‘The Whereabouts of Eneas McNulty’

In an interview appended to his novel The Whereabouts of Eneas McNulty, Sebastian Barry declares, “While I was writing plays over the last ten years I had not given up the novel form.” And “I usually write plays in long speeches.” So much had he not given up the novel that he transported it lock, stock, and barrel into his playwriting, long speeches and all. If you wish to experience how undramatic a play can get, check out his Our Lady of Sligo.

It concerns the slow – to be fair, the interminable – dying of Mai O’Hara (Barry’s grandmother) in an austere Dublin hospital room. Superlatively embodied, or disembodied, by the marvelous Sinéad Cusack, Mai is perishing of a cancer presumably induced by years of drunkenness and attrition, while the play is expiring of parochialism and dullness. Our Lady smells of whiskey-breathed provincialism, and tastes of gnawing acrimony sweating to sound poetic.
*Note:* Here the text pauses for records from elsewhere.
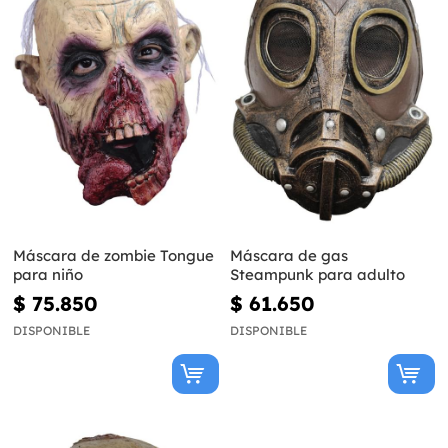
Máscara de zombie Tongue
Máscara de gas
para niño
Steampunk para adulto
$ 75.850
$ 61.650
DISPONIBLE
DISPONIBLE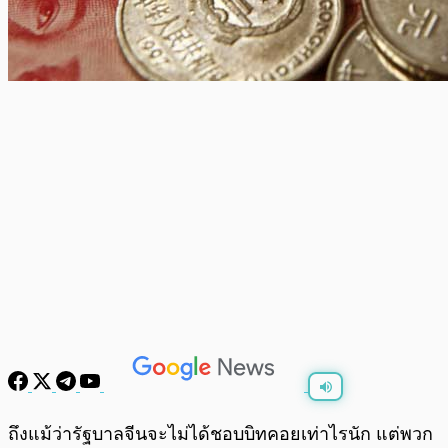
พร้อมเล่น
0:00
/
0:00
ถึงแม้ว่ารัฐบาลจีนจะไม่ได้ชอบบิทคอยเท่าไรนัก แต่พวก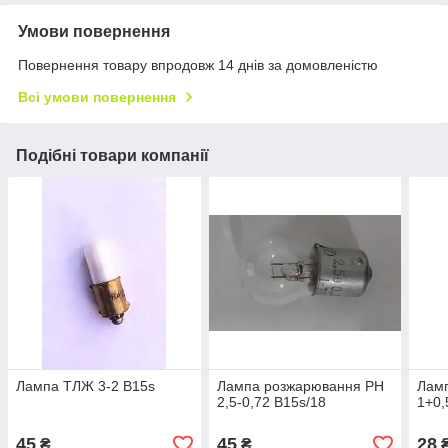
Умови повернення
Повернення товару впродовж 14 днів за домовленістю
Всі умови повернення
Подібні товари компанії
Лампа ТЛЖ 3-2 B15s
Лампа розжарювання РН
Ламп
2,5-0,72 B15s/18
1+0,
45
45
28
₴
₴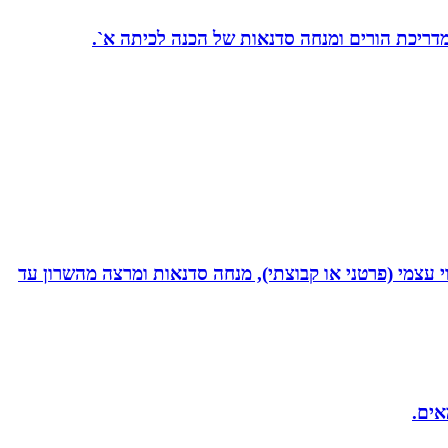
 מדריכת הורים ומנחה סדנאות של הכנה לכיתה א`.
 נמרץ במקצועי בעקבות תאונה רותקתי לכיסא גלגלים. אני מומחית לשיטת ATH- ליווי לריפוי עצמי (פרטני או קבוצתי), מנחה סדנאות ומרצה מהשרון עד
אים.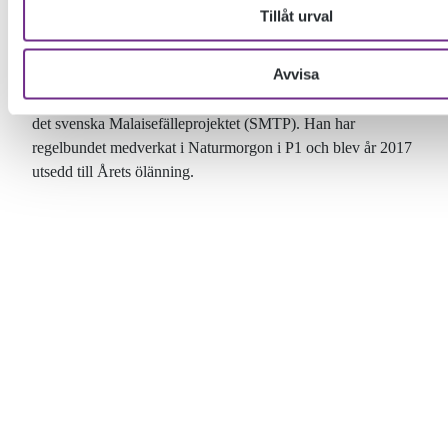
Tillåt urval
Dave Karlsson är platschef vid Station Linné, en biologisk
Avvisa
forskningsstation som ligger bara 800 meter söder om
Ölands folkhögskola. Dave är entomolog och forskare inom
det svenska Malaisefälleprojektet (SMTP). Han har
regelbundet medverkat i Naturmorgon i P1 och blev år 2017
utsedd till Årets ölänning.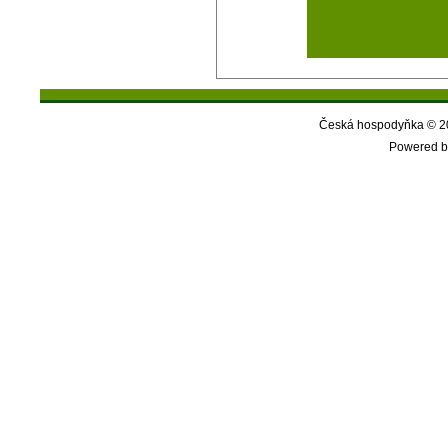
Česká hospodyňka © 20
Powered b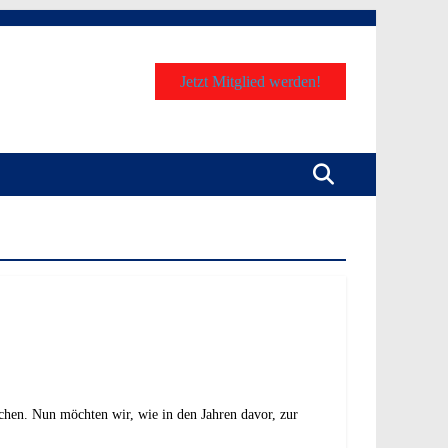
Jetzt Mitglied werden!
machen. Nun möchten wir, wie in den Jahren davor, zur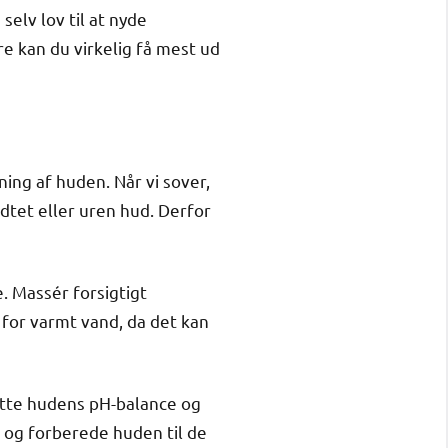
 selv lov til at nyde
re kan du virkelig få mest ud
ing af huden. Når vi sover,
dtet eller uren hud. Derfor
. Massér forsigtigt
 for varmt vand, da det kan
rette hudens pH-balance og
 og forberede huden til de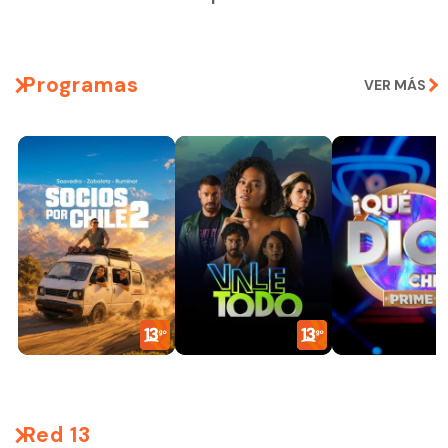
Programas
VER MÁS
Red 13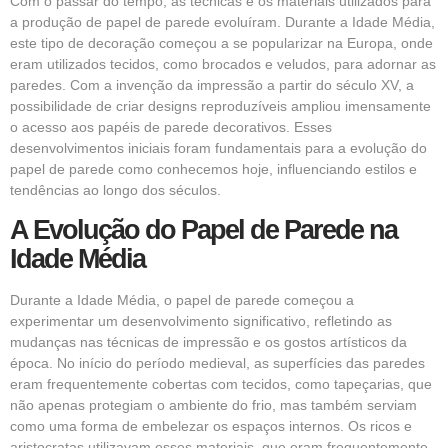
Com o passar do tempo, as técnicas e os materiais utilizados para
a produção de papel de parede evoluíram. Durante a Idade Média,
este tipo de decoração começou a se popularizar na Europa, onde
eram utilizados tecidos, como brocados e veludos, para adornar as
paredes. Com a invenção da impressão a partir do século XV, a
possibilidade de criar designs reproduzíveis ampliou imensamente
o acesso aos papéis de parede decorativos. Esses
desenvolvimentos iniciais foram fundamentais para a evolução do
papel de parede como conhecemos hoje, influenciando estilos e
tendências ao longo dos séculos.
A Evolução do Papel de Parede na
Idade Média
Durante a Idade Média, o papel de parede começou a
experimentar um desenvolvimento significativo, refletindo as
mudanças nas técnicas de impressão e os gostos artísticos da
época. No início do período medieval, as superfícies das paredes
eram frequentemente cobertas com tecidos, como tapeçarias, que
não apenas protegiam o ambiente do frio, mas também serviam
como uma forma de embelezar os espaços internos. Os ricos e
aristocratas utilizavam esses materiais, que eram frequentemente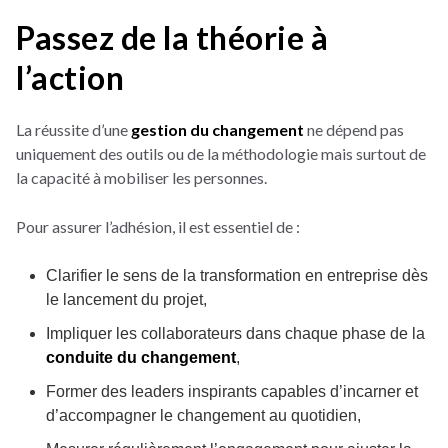
Passez de la théorie à
l’action
La réussite d’une
gestion du changement
ne dépend pas
uniquement des outils ou de la méthodologie mais surtout de
la capacité à mobiliser les personnes.
Pour assurer l’adhésion, il est essentiel de :
Clarifier le sens de la transformation en entreprise dès
le lancement du projet,
Impliquer les collaborateurs dans chaque phase de la
conduite du changement
,
Former des leaders inspirants capables d’incarner et
d’accompagner le changement au quotidien,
At its third- or fourth-best, Irish writing depends too heavily on sexual repression and existential frustration finding their outlet in muttered curses, strangulated sobs, sodden sentimentality, and drink-inspired garrulity. When this stew is served up in oversize portions, even blunted taste buds recognize it as all too Irish.

Here is Miss Cusack, hauntingly lovely and inspiredly ravaged, lashing out at her worthless souse of a spouse and disappointing daughter, or conjuring up her dashing dead father and maternally comforted by her dead cousin between attacks of acute physical pain, all glowingly conveyed. Yet I could not endure to the end – from boredom, not depression.

The other imported Irish actress, Andrea Irvine, is fine as a dedicated nurse, with the local contingent keeping up as best they can. But never has mortal coil been divested in a draggier shuffle.